### Record extracts

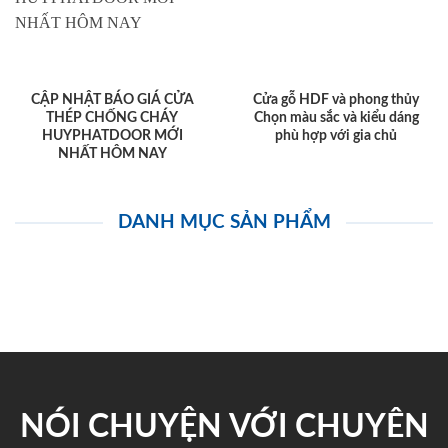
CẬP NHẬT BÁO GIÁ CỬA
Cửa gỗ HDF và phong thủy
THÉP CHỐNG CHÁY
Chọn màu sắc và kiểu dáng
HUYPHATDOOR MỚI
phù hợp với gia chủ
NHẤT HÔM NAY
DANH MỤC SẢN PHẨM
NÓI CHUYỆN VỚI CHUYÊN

######
### Record extracts

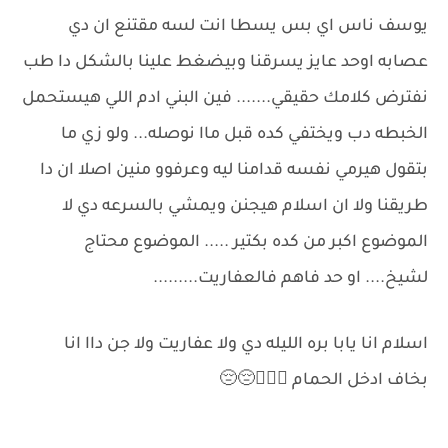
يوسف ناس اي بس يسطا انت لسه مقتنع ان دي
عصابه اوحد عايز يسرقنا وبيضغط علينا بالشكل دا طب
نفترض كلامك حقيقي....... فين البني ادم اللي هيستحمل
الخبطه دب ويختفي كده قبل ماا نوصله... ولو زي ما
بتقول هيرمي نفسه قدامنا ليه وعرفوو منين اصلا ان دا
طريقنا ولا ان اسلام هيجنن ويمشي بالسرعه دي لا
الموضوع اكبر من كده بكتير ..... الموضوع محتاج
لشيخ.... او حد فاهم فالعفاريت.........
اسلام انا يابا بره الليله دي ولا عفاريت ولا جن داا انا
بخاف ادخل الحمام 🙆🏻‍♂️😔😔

######
### Record extracts

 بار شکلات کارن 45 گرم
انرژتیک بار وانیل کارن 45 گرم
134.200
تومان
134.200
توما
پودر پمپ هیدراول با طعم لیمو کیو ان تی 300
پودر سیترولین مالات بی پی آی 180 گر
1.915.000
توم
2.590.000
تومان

######

_What the exercise asks_
In the listing above, locate the line with "طريقنا ولا ان اسلام هيجنن ويمشي بالسرعه دي لا" and the line with "بخاف ادخل الحمام 🙆🏻‍♂️😔😔", then extract exactly those lines and every line between them, and nothing more.

_Result of the task_
طريقنا ولا ان اسلام هيجنن ويمشي بالسرعه دي لا
الموضوع اكبر من كده بكتير ..... الموضوع محتاج
لشيخ.... او حد فاهم فالعفاريت.........
اسلام انا يابا بره الليله دي ولا عفاريت ولا جن داا انا
بخاف ادخل الحمام 🙆🏻‍♂️😔😔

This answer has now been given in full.